Once upon a time, I was a music guy. Not a musician, as I have little talent when it comes to playing any sort of instrument, but a behind-the-scenes guy who went to a lot of shows, wrote about a lot of albums and ran a website that was known by a few people here and there throughout the world. I started writing about punk music back in the late 1990's and gradually grew out of that over the course of a few years, settling into a Nebraska-centric look at all sorts of independent music and booking more small shows than I care to count.
My involvement in the music scene coincided with the rise of Omaha's Saddle Creek Records. For the unfamiliar, Saddle Creek started as a group of friends teaming up to release records of their own, artists including Cursive, the Faint and Bright Eyes. I was never anywhere near being part of that inner circle but it was fun to experience their success and music firsthand during that time period. Omaha was on the pages of Rolling Stone and the N.Y. Times and it seemed like people were actually thinking of this place as something more than just flyover country.

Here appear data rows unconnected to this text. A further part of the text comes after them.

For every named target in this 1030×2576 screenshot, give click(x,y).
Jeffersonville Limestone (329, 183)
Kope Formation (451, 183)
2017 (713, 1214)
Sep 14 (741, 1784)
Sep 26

As with anything worth experiencing, the moment passed and time marched on. The concerts found bigger, better venues and the feeling of the music began to change. The sense of urgency and raw emotion evolved into maturity and better craft. To put it bluntly, we grew up.
Conor Oberst, the 30-something guy behind Bright Eyes, just released a solo album in May entitled "Upside Down Mountain." Listening to the record for the first time, I was struck at how very different his music has become since the early days of Bright Eyes back in the late 1990's. At that time, it would have been near impossible to imagine that this often off-key, over-emotional voice would ever translate into any sort of adulthood. But remarkably, it has, with Oberst using some of his unusual vocal characteristics to effectively portray his unique songwriting. Now he's receiving comparisons to songwriters like Paul Simon and writing great hooks that are no-less memorable (yet far less over-dramatic) than his earlier work.
I'm very nearly the same age as Oberst, although my "career" as a photographer does not extend back into my early teen years like his does. My most embarrassing moments are largely forgotten on websites long since deleted and are not shared on torrent sites all over the internet. But I feel a kinship with his career, finding a way to remain relevant and creatively vibrant even as his music matures and evolves.
After finishing my ninety-three project, I made a conscious effort to move past some of the quirky trappings of my earlier photographs, and try to develop a documentary style with more depth and the ability to accurately portray the quiet as well as the obvious. (Think less Martin Parr and more Walker Evans.) All of this takes time and is still an on-going process, but I feel like I've reached what one might consider a much more mature phase in my work. It's about moving forward, accurately reflecting the changes in self and interest, and hopefully continuing to develop as I get older.
Getting older was something I never used to think much about. I just sort of avoided the issue, instead floundering in a sort of perpetual 20-something haze that left me unable to find the kind of peace that stability can bring. While I can't speak for Mr. Oberst, I'd like to think we're similar in this way, that Upside Down Mountain is a record made by someone who is cool with where his life is headed and has learned from all the youthful drama of a decade or more ago.